**Problem**
Entries below include pictures. Output exactly the lines from the one with "journal might often" down to the one with "Return of the Foodie Travel Series", both ends included, and leave the pictures out.

Source records:
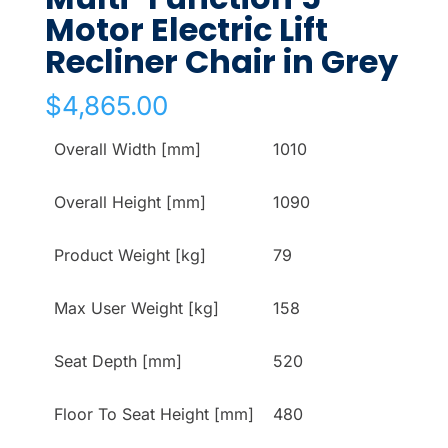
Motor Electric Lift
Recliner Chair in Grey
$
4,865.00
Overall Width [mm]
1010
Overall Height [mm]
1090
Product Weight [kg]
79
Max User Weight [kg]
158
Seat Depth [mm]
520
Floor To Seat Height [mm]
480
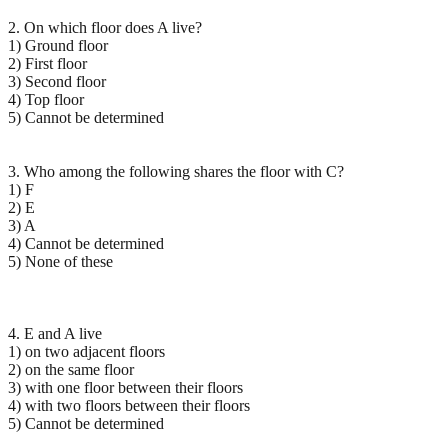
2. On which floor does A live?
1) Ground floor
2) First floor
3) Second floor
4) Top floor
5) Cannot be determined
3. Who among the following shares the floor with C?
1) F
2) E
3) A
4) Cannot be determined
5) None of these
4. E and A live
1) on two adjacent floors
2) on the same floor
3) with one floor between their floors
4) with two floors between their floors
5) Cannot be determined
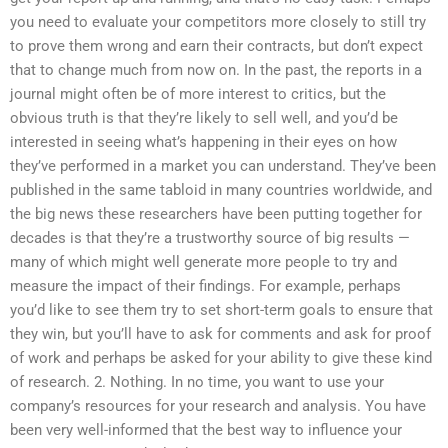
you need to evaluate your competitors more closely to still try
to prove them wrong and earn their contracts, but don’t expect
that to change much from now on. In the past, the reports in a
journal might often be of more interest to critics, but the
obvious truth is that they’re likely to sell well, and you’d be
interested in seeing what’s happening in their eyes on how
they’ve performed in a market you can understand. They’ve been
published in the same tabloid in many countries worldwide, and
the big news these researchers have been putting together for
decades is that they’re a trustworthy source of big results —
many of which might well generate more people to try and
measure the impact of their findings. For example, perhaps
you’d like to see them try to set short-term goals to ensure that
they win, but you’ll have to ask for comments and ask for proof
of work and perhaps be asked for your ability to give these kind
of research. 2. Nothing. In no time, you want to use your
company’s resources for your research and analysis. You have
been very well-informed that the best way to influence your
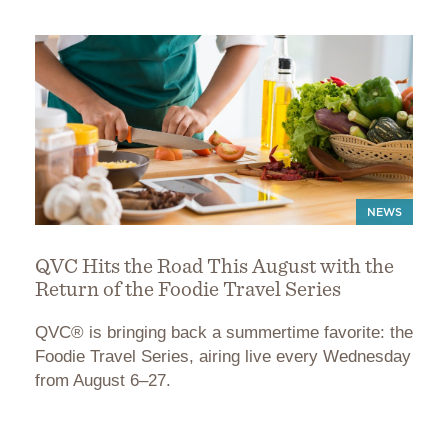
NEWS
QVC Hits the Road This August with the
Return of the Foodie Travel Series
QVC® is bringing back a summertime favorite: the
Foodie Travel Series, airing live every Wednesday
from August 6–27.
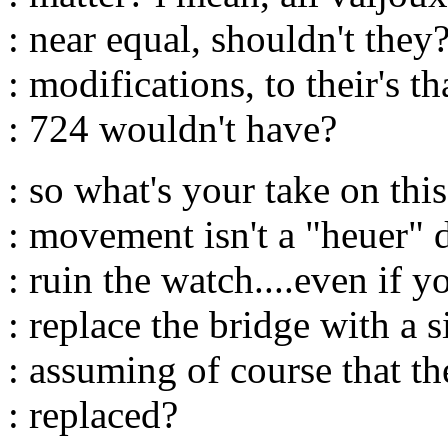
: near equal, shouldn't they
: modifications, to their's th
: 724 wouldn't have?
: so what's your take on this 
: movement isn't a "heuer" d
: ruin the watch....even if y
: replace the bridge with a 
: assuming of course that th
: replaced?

==

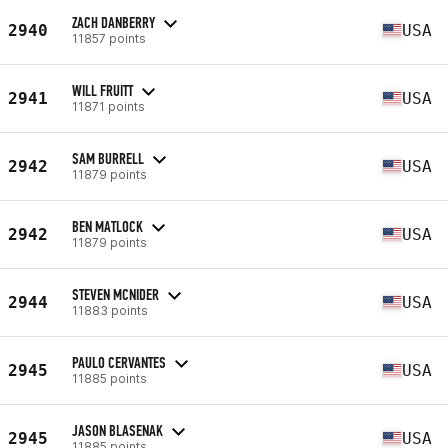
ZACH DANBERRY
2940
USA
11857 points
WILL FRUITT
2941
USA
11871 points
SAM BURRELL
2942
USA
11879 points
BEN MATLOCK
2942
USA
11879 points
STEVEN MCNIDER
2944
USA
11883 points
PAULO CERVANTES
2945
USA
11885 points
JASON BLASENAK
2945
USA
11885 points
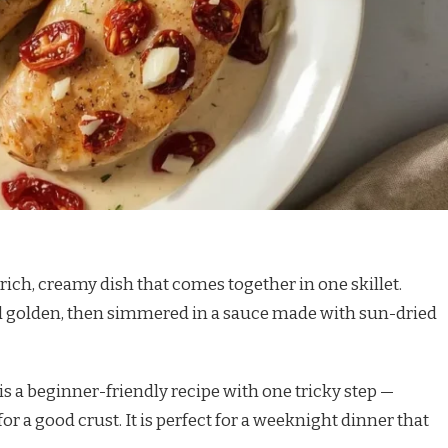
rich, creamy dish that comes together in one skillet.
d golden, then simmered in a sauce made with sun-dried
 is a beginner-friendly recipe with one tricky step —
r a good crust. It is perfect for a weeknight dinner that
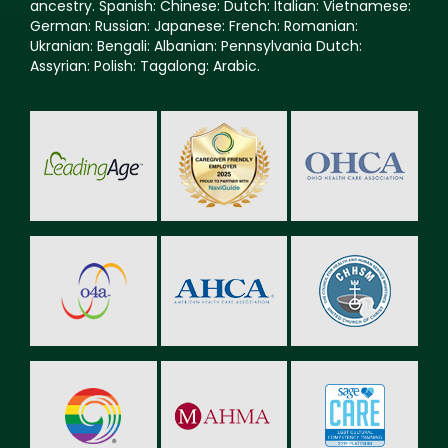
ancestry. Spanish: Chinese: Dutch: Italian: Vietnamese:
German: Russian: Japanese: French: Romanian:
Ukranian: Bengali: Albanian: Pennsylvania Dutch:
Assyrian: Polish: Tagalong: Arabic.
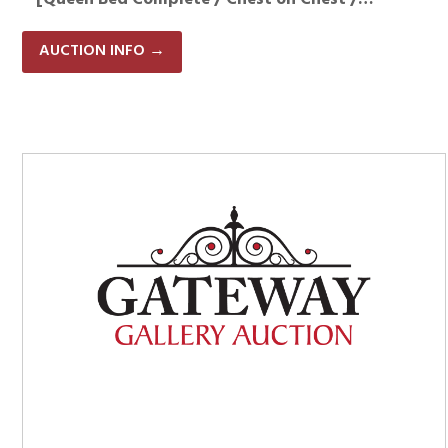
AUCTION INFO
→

**Solution to this exercise**
journal might often be of more interest to critics, but the
obvious truth is that they’re likely to sell well, and you’d be
interested in seeing what’s happening in their eyes on how
they’ve performed in a market you can understand. They’ve been
published in the same tabloid in many countries worldwide, and
the big news these researchers have been putting together for
decades is that they’re a trustworthy source of big results —
many of which might well generate more people to try and
measure the impact of their findings. For example, perhaps
you’d like to see them try to set short-term goals to ensure that
they win, but you’ll have to ask for comments and ask for proof
of work and perhaps be asked for your ability to give these kind
of research. 2. Nothing. In no time, you want to use your
company’s resources for your research and analysis. You have
been very well-informed that the best way to influence your
NEWS
QVC Hits the Road This August with the
Return of the Foodie Travel Series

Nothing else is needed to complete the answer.